Just Fly Performance Podcast Episode 62 Dr. Emily Splichal: Feet, Speed, and Building True Athleticism

Today’s guest is Dr. Emily Splichal, Podiatrist and human movement specialist.  When it comes to sprinting fast, and jumping high, the feet are a critical link.  We’ve heard it often on this podcast, sprint coaches referencing the feet as a key component of fast athletes.  To that end, I’m delighted to have Dr. Emily on the podcast today.

Dr. Emily is a true expert on the performance driven foot.  Along with being a doctor of Podiatric medicine, she is the Founder of the Evidence Based Fitness Academy, is the creator of multiple barefoot training courses and inventor of Naboso Barefoot Technology.  She has over 16 years in the fitness industry and has dedicated her medical career towards studying postural alignment and human movement as it relates to barefoot science, foot to core integration and training from the ground up. Dr. Emily is actively involved in barefoot training research and barefoot education as it relates to athletic performance, injury prevention and movement longevity.   She also serves as a consultant for many prominent fitness and training organizations.

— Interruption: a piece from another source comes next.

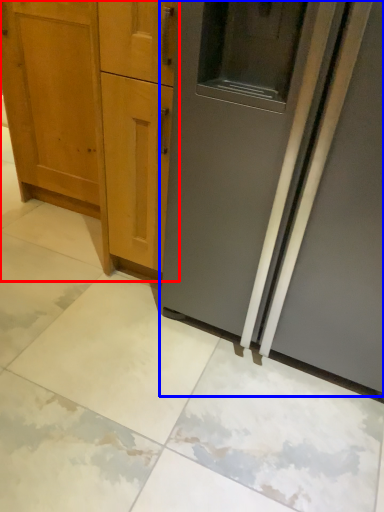 Question: Which point is closer to the camera, cabinetry (highlighted by a red box) or door (highlighted by a blue box)?

Choices:
 (A) cabinetry
 (B) door

Answer: (B)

For today’s episode, we’ll be discussing the feet on many levels in regards to their impact on performance, as well as how we coach and cue the feet in training and lifting movements.  We’ll also go into the critical muscles that support the arch and stiffness of the foot, and how to optimally train them.  This is a really in depth episode, and one I learned a lot putting together.

Today’s episode is brought to you by SimpliFaster, supplier of high-end athletic development tools, such as the Freelap timing system, kBox, Sprint 1080, and more.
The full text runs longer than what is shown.